13 de septiembre de 2016
13.09.2016
Opinión

El piano de Rafa Nadal

13.09.2016 | 18:01

Manacor, una y media de la tarde. El termómetro rebasa los treinta grados y la calima anuncia una lluvia que no termina de caer sobre el sediento campo de Mallorca.

A las afueras de la localidad -maderera y perlera- junto a la simbólica edificación de la Torre dels Enagistes, Rafa Nadal -15 millones de euros de inversión mediante- ha transformado su lugar de entrenamiento en un centro deportivo de alto rendimiento en cuya pista central pelotea, bajo la intensa mirada del tío Toni, el "formador" como a él mismo le gusta definirse. 

Formador en temperamento y en valores "que son para nosotros: la corrección, el respeto y la buena educación. Sin un carácter curtido para afrontar la competición más exigente, es muy difícil lograr un éxito duradero. Un carácter bien formado para soportar la dureza del esfuerzo diario, el dominio de la voluntad, el desarrollo de la capacidad de mejora y la ilusión".

Al otro lado un sparring especial: su íntimo amigo Tomeu Salva, misma edad y zurdo como él, que fue quien le "lió" a jugar dobles con Marc López, su compañero de oro en Río.

El clan Nadal está hoy al completo en esta academia de alto rendimiento en la que sesenta y cuatro jóvenes de veinticinco países, conviven en régimen de internado. Allí se combinan tenis y valores, la marca de la casa: esfuerzo, disciplina, honestidad, superación, compañerismo, compromiso, humildad y respeto. Señas de identidad de la Academia y pilares que sustentan la formación integral de los alumnos.

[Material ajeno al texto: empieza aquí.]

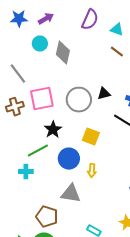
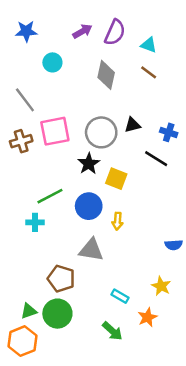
purple arrow: (46, 19) -> (82, 31), moved
gray diamond: (63, 53) -> (106, 75), moved
black star: (53, 130) -> (89, 164), moved

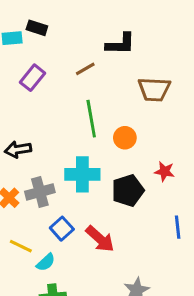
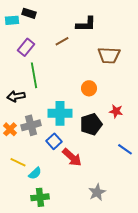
green line: (91, 119) -> (34, 75), moved
blue line: (178, 227) -> (125, 149), turned -49
blue square: (62, 229) -> (54, 141), moved

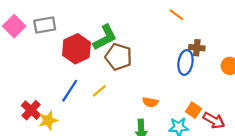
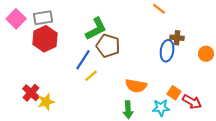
red hexagon: (76, 49) -> (45, 39), moved
blue line: (70, 91) -> (83, 60), moved
orange semicircle: (150, 102) -> (136, 86), size x1.5

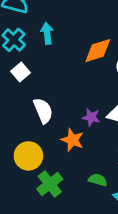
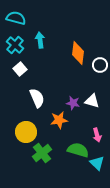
orange diamond: (98, 51) -> (78, 53), turned -65
orange star: (72, 140) -> (59, 120), turned -30
green semicircle: (98, 180) -> (78, 150), size x1.5

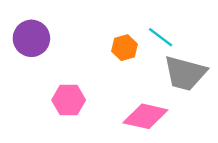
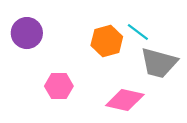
orange hexagon: (124, 48) -> (107, 41), size x1.4

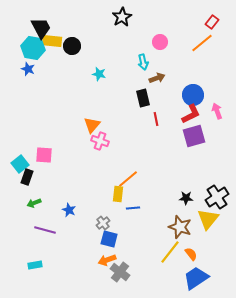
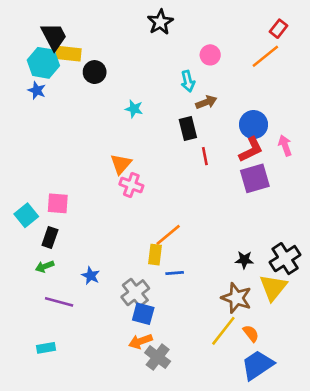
black circle: (72, 46) -> (95, 72), moved
cyan star: (99, 74) -> (134, 109), moved
black rectangle: (27, 177) -> (50, 238), moved
gray cross: (103, 223) -> (135, 293), size x1.5

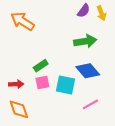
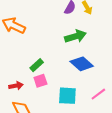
cyan square: (66, 85) -> (67, 96), moved
pink line: (90, 104) -> (98, 94), moved

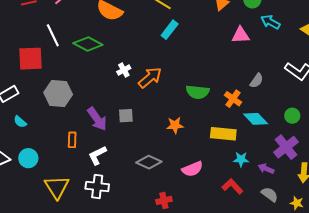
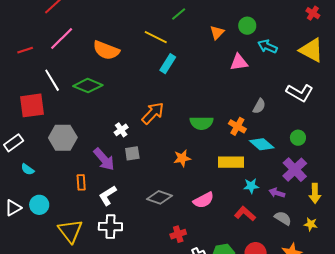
white cross: (124, 70) -> (121, 130), moved

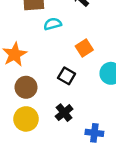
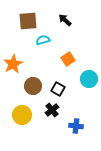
black square: (67, 76) -> (58, 89), moved
brown circle: (26, 87) -> (33, 86), moved

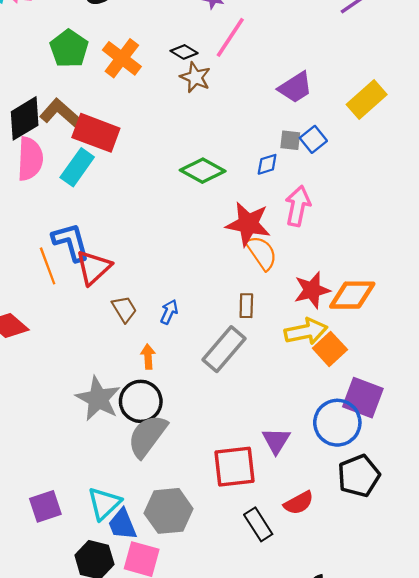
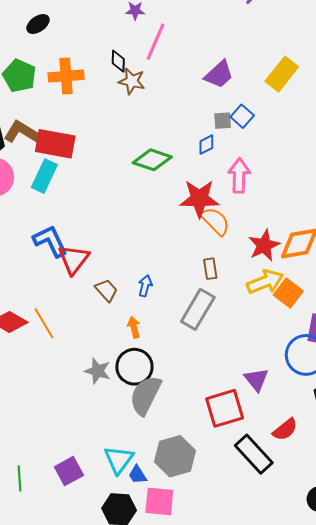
black diamond: (184, 52) -> (118, 61), turned 70
orange cross: (122, 58) -> (66, 76), turned -32
orange line: (48, 266) -> (44, 323), moved
gray star: (98, 399) -> (98, 371), size x0.7
blue trapezoid: (122, 524) -> (138, 475), size x0.7
black rectangle: (258, 524) -> (254, 454), size x1.4

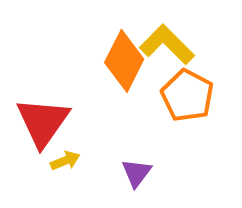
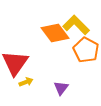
orange diamond: (124, 61) -> (55, 33), turned -64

El objetivo de la Academia RN es que el alumno pueda seguir su carrera como tenista sin dejar de lado su formación. Se respira orden y concierto para maximizar el potencial de cada jugador de manera que tenga la posibilidad de llegar a ser un tenista profesional sin abandonar los estudios. El escrupuloso cumplimiento de las normas es prioritario para lograr un comportamiento de compromiso, convivencia y tolerancia cívica.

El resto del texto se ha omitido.